Exercise directions
Word for word, please copy the listing below, with its pictures left out.

Exercise inputs
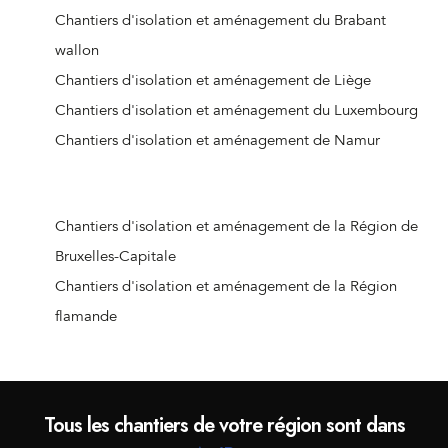
Chantiers d'isolation et aménagement de Colfontaine
Chantiers d'isolation et aménagement du Brabant
Chantiers d'isolation et aménagement de Bernissart
wallon
Chantiers d'isolation et aménagement d'Honnelles
Chantiers d'isolation et aménagement de Liège
Chantiers d'isolation et aménagement de Deux-Acren
Chantiers d'isolation et aménagement du Luxembourg
Chantiers d'isolation et aménagement d'Ellezelles
Chantiers d'isolation et aménagement de Namur
Chantiers d'isolation et aménagement de Courcelles
Chantiers d'isolation et aménagement de Mainvault
Chantiers d'isolation et aménagement d'Ellezelles
Chantiers d'isolation et aménagement de la Région de
Chantiers d'isolation et aménagement de Les Bons
Bruxelles-Capitale
Villers
Chantiers d'isolation et aménagement de la Région
Chantiers d'isolation et aménagement d'Angre
flamande
Chantiers d'isolation et aménagement de Carnières
Chantiers d'isolation et aménagement de Le Rœulx
Chantiers d'isolation et aménagement de Dottignies
Tous les chantiers de votre région sont dans
Chantiers d'isolation et aménagement de Marquain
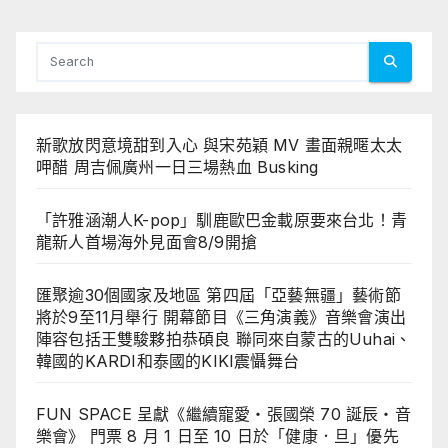
新歌放閃意境甜到入心 與宋苑穎 MV 畫面親暱太太
呷醋 周吉佩廣州一日三場熱血 Busking
「許雅涵潮人K-pop」馴鹿歐巴金載原要來台北！青
龍新人首場海外見面會8/9開搶
匯聚逾30個國家及地區 第四屆「亞藝無疆」藝術節
將於9至11月舉行 開幕節目《三角演義》音樂會演出
陣容包括王雙駿夥拍恭碩良 聯同來自蒙古的Uuhai、
韓國的KARDI和泰國的KIKI震懾舞台
FUN SPACE 呈獻《繼續寵愛・張國榮 70 誕辰・音
樂會》 門票 8 月 1 日至 10 日於「健康．旦」優先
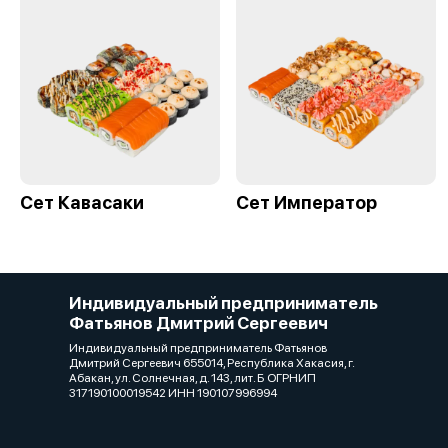
Сет Кавасаки
Сет Император
Индивидуальный предприниматель
Фатьянов Дмитрий Сергеевич
Индивидуальный предприниматель Фатьянов
Дмитрий Сергеевич 655014, Республика Хакасия, г.
Абакан, ул. Солнечная, д. 143, лит. Б ОГРНИП
317190100019542 ИНН 190107996994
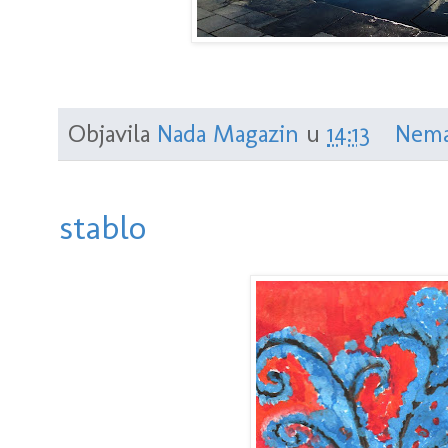
Objavila
Nada Magazin
u
14:13
Nema
stablo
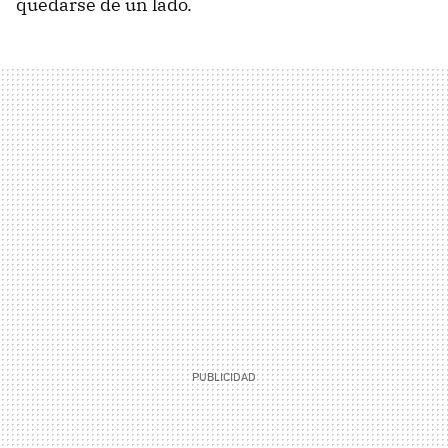
quedarse de un lado.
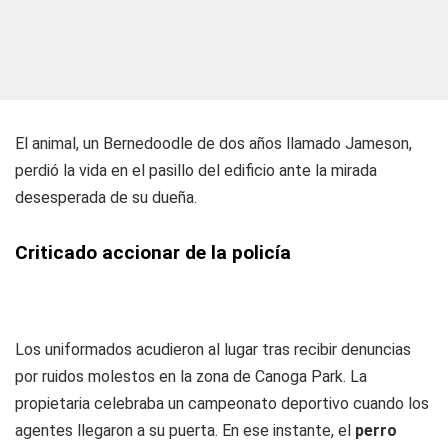
El animal, un Bernedoodle de dos años llamado Jameson,
perdió la vida en el pasillo del edificio ante la mirada
desesperada de su dueña.
Criticado accionar de la policía
Los uniformados acudieron al lugar tras recibir denuncias
por ruidos molestos en la zona de Canoga Park. La
propietaria celebraba un campeonato deportivo cuando los
agentes llegaron a su puerta. En ese instante, el
perro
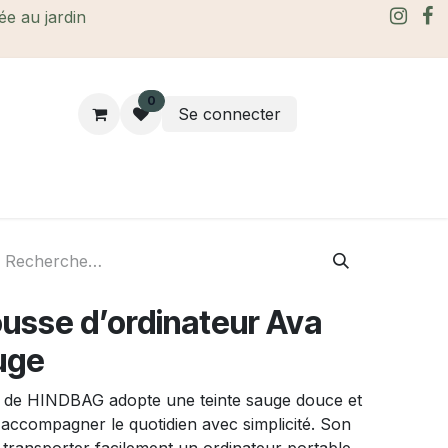
rée au jardin
0
Se connecter
rtes Cadeaux
À propos
Le blog
usse d’ordinateur Ava
uge
a de HINDBAG adopte une teinte sauge douce et
accompagner le quotidien avec simplicité. Son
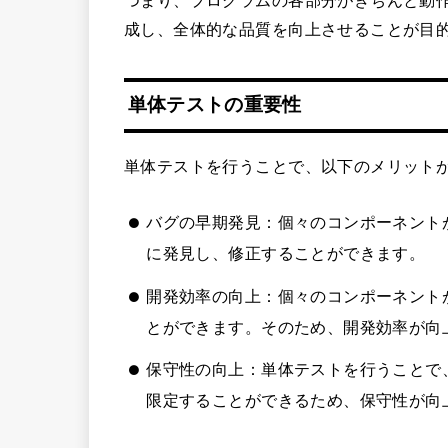
成し、全体的な品質を向上させることが目
単体テストの重要性
単体テストを行うことで、以下のメリット
バグの早期発見：個々のコンポーネント
に発見し、修正することができます。
開発効率の向上：個々のコンポーネント
とができます。そのため、開発効率が向
保守性の向上：単体テストを行うことで
限定することができるため、保守性が向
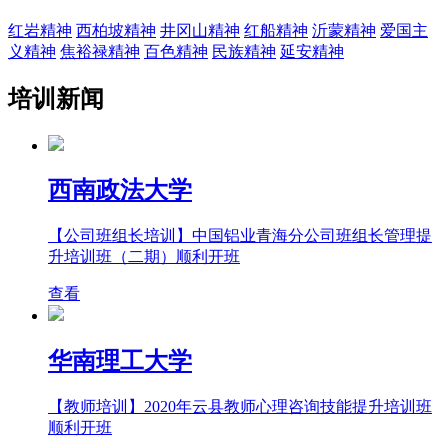
红岩精神
西柏坡精神
井冈山精神
红船精神
沂蒙精神
爱国主
义精神
焦裕禄精神
百色精神
民族精神
延安精神
培训新闻
西南政法大学
【公司班组长培训】中国铝业青海分公司班组长管理提
升培训班（二期）顺利开班
查看
华南理工大学
【教师培训】2020年云县教师心理咨询技能提升培训班
顺利开班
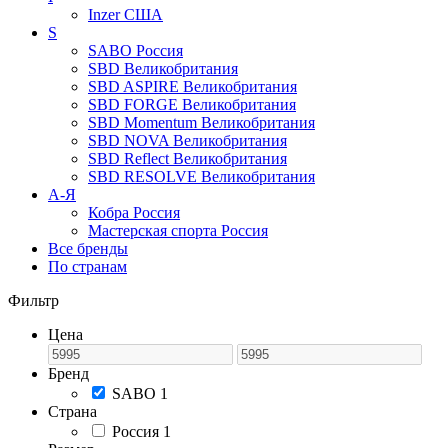
Inzer
США
S
SABO
Россия
SBD
Великобритания
SBD ASPIRE
Великобритания
SBD FORGE
Великобритания
SBD Momentum
Великобритания
SBD NOVA
Великобритания
SBD Reflect
Великобритания
SBD RESOLVE
Великобритания
А-Я
Кобра
Россия
Мастерская спорта
Россия
Все бренды
По странам
Фильтр
Цена
Бренд
SABO
1
Страна
Россия
1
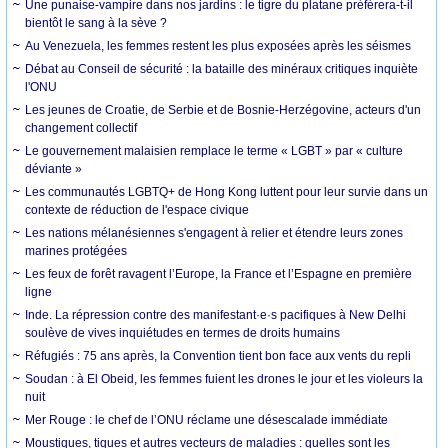
Une punaise-vampire dans nos jardins : le tigre du platane préférera-t-il
bientôt le sang à la sève ?
Au Venezuela, les femmes restent les plus exposées après les séismes
Débat au Conseil de sécurité : la bataille des minéraux critiques inquiète
l'ONU
Les jeunes de Croatie, de Serbie et de Bosnie-Herzégovine, acteurs d'un
changement collectif
Le gouvernement malaisien remplace le terme « LGBT » par « culture
déviante »
Les communautés LGBTQ+ de Hong Kong luttent pour leur survie dans un
contexte de réduction de l'espace civique
Les nations mélanésiennes s'engagent à relier et étendre leurs zones
marines protégées
Les feux de forêt ravagent l’Europe, la France et l’Espagne en première
ligne
Inde. La répression contre des manifestant·e·s pacifiques à New Delhi
soulève de vives inquiétudes en termes de droits humains
Réfugiés : 75 ans après, la Convention tient bon face aux vents du repli
Soudan : à El Obeid, les femmes fuient les drones le jour et les violeurs la
nuit
Mer Rouge : le chef de l’ONU réclame une désescalade immédiate
Moustiques, tiques et autres vecteurs de maladies : quelles sont les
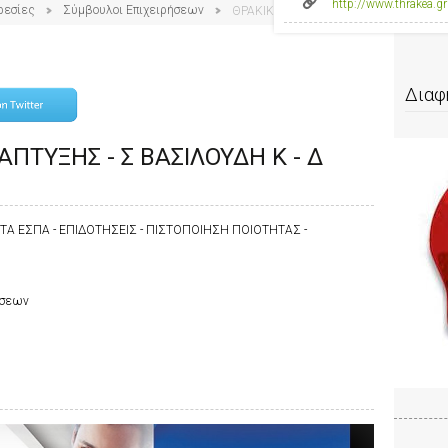
http://www.thrakea.gr
ρεσίες
Σύμβουλοι Επιχειρήσεων
ΘΡΑΚΙΚΗ ΕΤΑΙΡΕΙΑ ΑΝΑΠΤΥΞΗΣ - Σ ΒΑ
Διαφ
ΑΠΤΥΞΗΣ - Σ ΒΑΣΙΛΟΥΔΗ Κ - Δ
 ΕΣΠΑ - ΕΠΙΔΟΤΗΣΕΙΣ - ΠΙΣΤΟΠΟΙΗΣΗ ΠΟΙΟΤΗΤΑΣ -
ήσεων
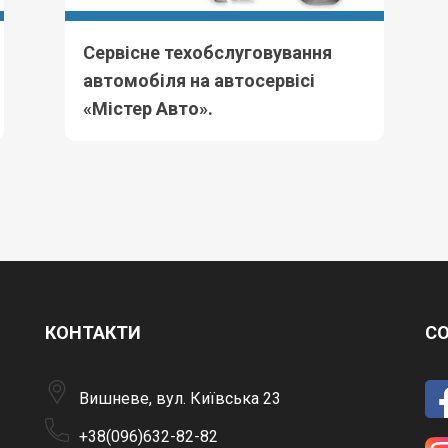
Сервісне техобслуговування
автомобіля на автосервісі
«Містер Авто».
КОНТАКТИ
СО
Вишневе, вул. Київська 23
+38(096)632-82-82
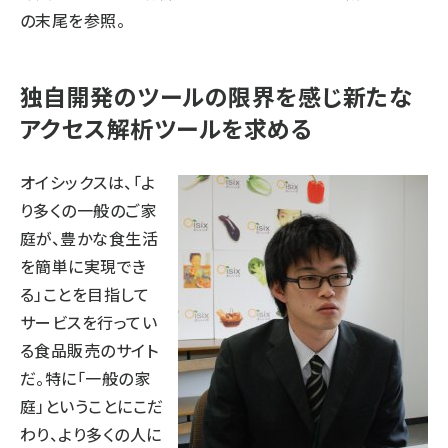
の末尾
を参照。
独自開発のツールの限界を感じ新たな
アクセス解析ツールを求める
オイシックスは、「よ
り多くの一般のご家
庭が、豊かな食生活
を簡単に実現でき
る」ことを目指して
サービスを行ってい
る食品販売のサイト
だ。特に「一般の家
庭」ということにこだ
わり、より多くの人に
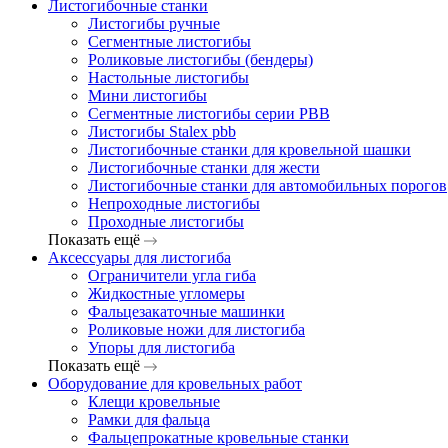
Листогибочные станки
Листогибы ручные
Сегментные листогибы
Роликовые листогибы (бендеры)
Настольные листогибы
Мини листогибы
Сегментные листогибы серии PBB
Листогибы Stalex pbb
Листогибочные станки для кровельной шашки
Листогибочные станки для жести
Листогибочные станки для автомобильных порогов
Непроходные листогибы
Проходные листогибы
Показать ещё
Аксессуары для листогиба
Ограничители угла гиба
Жидкостные угломеры
Фальцезакаточные машинки
Роликовые ножи для листогиба
Упоры для листогиба
Показать ещё
Оборудование для кровельных работ
Клещи кровельные
Рамки для фальца
Фальцепрокатные кровельные станки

Result for this task
Chantiers d'isolation et aménagement de Colfontaine
Chantiers d'isolation et aménagement du Brabant
Chantiers d'isolation et aménagement de Bernissart
wallon
Chantiers d'isolation et aménagement d'Honnelles
Chantiers d'isolation et aménagement de Liège
Chantiers d'isolation et aménagement de Deux-Acren
Chantiers d'isolation et aménagement du Luxembourg
Chantiers d'isolation et aménagement d'Ellezelles
Chantiers d'isolation et aménagement de Namur
Chantiers d'isolation et aménagement de Courcelles
Chantiers d'isolation et aménagement de Mainvault
Chantiers d'isolation et aménagement d'Ellezelles
Chantiers d'isolation et aménagement de la Région de
Chantiers d'isolation et aménagement de Les Bons
Bruxelles-Capitale
Villers
Chantiers d'isolation et aménagement de la Région
Chantiers d'isolation et aménagement d'Angre
flamande
Chantiers d'isolation et aménagement de Carnières
Chantiers d'isolation et aménagement de Le Rœulx
Chantiers d'isolation et aménagement de Dottignies
Tous les chantiers de votre région sont dans
Chantiers d'isolation et aménagement de Marquain
新歌放閃意境甜到入心 與宋苑穎 MV 畫面親暱太太
呷醋 周吉佩廣州一日三場熱血 Busking
「許雅涵潮人K-pop」馴鹿歐巴金載原要來台北！青
龍新人首場海外見面會8/9開搶
匯聚逾30個國家及地區 第四屆「亞藝無疆」藝術節
將於9至11月舉行 開幕節目《三角演義》音樂會演出
陣容包括王雙駿夥拍恭碩良 聯同來自蒙古的Uuhai、
韓國的KARDI和泰國的KIKI震懾舞台
FUN SPACE 呈獻《繼續寵愛・張國榮 70 誕辰・音
樂會》 門票 8 月 1 日至 10 日於「健康．旦」優先
Сет Кавасаки
Сет Император
Индивидуальный предприниматель
Фатьянов Дмитрий Сергеевич
Индивидуальный предприниматель Фатьянов
Дмитрий Сергеевич 655014, Республика Хакасия, г.
Абакан, ул. Солнечная, д. 143, лит. Б ОГРНИП
317190100019542 ИНН 190107996994
Objavila
Nada Magazin
u
14:13
Nema
stablo
quedarse de un lado.
El animal, un Bernedoodle de dos años llamado Jameson,
perdió la vida en el pasillo del edificio ante la mirada
desesperada de su dueña.
Criticado accionar de la policía
Los uniformados acudieron al lugar tras recibir denuncias
por ruidos molestos en la zona de Canoga Park. La
propietaria celebraba un campeonato deportivo cuando los
agentes llegaron a su puerta. En ese instante, el
perro
rée au jardin
0
Se connecter
rtes Cadeaux
À propos
Le blog
usse d’ordinateur Ava
uge
a de HINDBAG adopte une teinte sauge douce et
accompagner le quotidien avec simplicité. Son
成し、全体的な品質を向上させることが目
単体テストの重要性
単体テストを行うことで、以下のメリット
バグの早期発見：個々のコンポーネント
に発見し、修正することができます。
開発効率の向上：個々のコンポーネント
とができます。そのため、開発効率が向
保守性の向上：単体テストを行うことで
限定することができるため、保守性が向
红岩精神
西柏坡精神
井冈山精神
红船精神
沂蒙精神
爱国主
义精神
焦裕禄精神
百色精神
民族精神
延安精神
培训新闻
西南政法大学
【公司班组长培训】中国铝业青海分公司班组长管理提
升培训班（二期）顺利开班
查看
华南理工大学
【教师培训】2020年云县教师心理咨询技能提升培训班
顺利开班
Inzer
США
S
SABO
Россия
SBD
Великобритания
SBD ASPIRE
Великобритания
SBD FORGE
Великобритания
SBD Momentum
Великобритания
SBD NOVA
Великобритания
SBD Reflect
Великобритания
SBD RESOLVE
Великобритания
А-Я
Кобра
Россия
Мастерская спорта
Россия
Все бренды
По странам
Фильтр
Цена
Бренд
SABO
1
Страна
Россия
1
Une punaise-vampire dans nos jardins : le tigre du platane préférera-t-il
bientôt le sang à la sève ?
Au Venezuela, les femmes restent les plus exposées après les séismes
Débat au Conseil de sécurité : la bataille des minéraux critiques inquiète
l'ONU
Les jeunes de Croatie, de Serbie et de Bosnie-Herzégovine, acteurs d'un
changement collectif
Le gouvernement malaisien remplace le terme « LGBT » par « culture
déviante »
Les communautés LGBTQ+ de Hong Kong luttent pour leur survie dans un
contexte de réduction de l'espace civique
Les nations mélanésiennes s'engagent à relier et étendre leurs zones
marines protégées
Les feux de forêt ravagent l’Europe, la France et l’Espagne en première
ligne
Inde. La répression contre des manifestant·e·s pacifiques à New Delhi
soulève de vives inquiétudes en termes de droits humains
Réfugiés : 75 ans après, la Convention tient bon face aux vents du repli
Soudan : à El Obeid, les femmes fuient les drones le jour et les violeurs la
nuit
Mer Rouge : le chef de l’ONU réclame une désescalade immédiate
Moustiques, tiques et autres vecteurs de maladies : quelles sont les
http://www.thrakea.gr
ρεσίες
Σύμβουλοι Επιχειρήσεων
ΘΡΑΚΙΚΗ ΕΤΑΙΡΕΙΑ ΑΝΑΠΤΥΞΗΣ - Σ ΒΑ
Διαφ
ΑΠΤΥΞΗΣ - Σ ΒΑΣΙΛΟΥΔΗ Κ - Δ
 ΕΣΠΑ - ΕΠΙΔΟΤΗΣΕΙΣ - ΠΙΣΤΟΠΟΙΗΣΗ ΠΟΙΟΤΗΤΑΣ -
ήσεων
Сервісне техобслуговування
автомобіля на автосервісі
«Містер Авто».
КОНТАКТИ
СО
Вишневе, вул. Київська 23
+38(096)632-82-82
の末尾
を参照。
独自開発のツールの限界を感じ新たな
アクセス解析ツールを求める
オイシックスは、「よ
り多くの一般のご家
庭が、豊かな食生活
を簡単に実現でき
る」ことを目指して
サービスを行ってい
る食品販売のサイト
だ。特に「一般の家
庭」ということにこだ
わり、より多くの人に
Листогибочные станки
Листогибы ручные
Сегментные листогибы
Роликовые листогибы (бендеры)
Настольные листогибы
Мини листогибы
Сегментные листогибы серии PBB
Листогибы Stalex pbb
Листогибочные станки для кровельной шашки
Листогибочные станки для жести
Листогибочные станки для автомобильных порогов
Непроходные листогибы
Проходные листогибы
Показать ещё
Аксессуары для листогиба
Ограничители угла гиба
Жидкостные угломеры
Фальцезакаточные машинки
Роликовые ножи для листогиба
Упоры для листогиба
Показать ещё
Оборудование для кровельных работ
Клещи кровельные
Рамки для фальца
Фальцепрокатные кровельные станки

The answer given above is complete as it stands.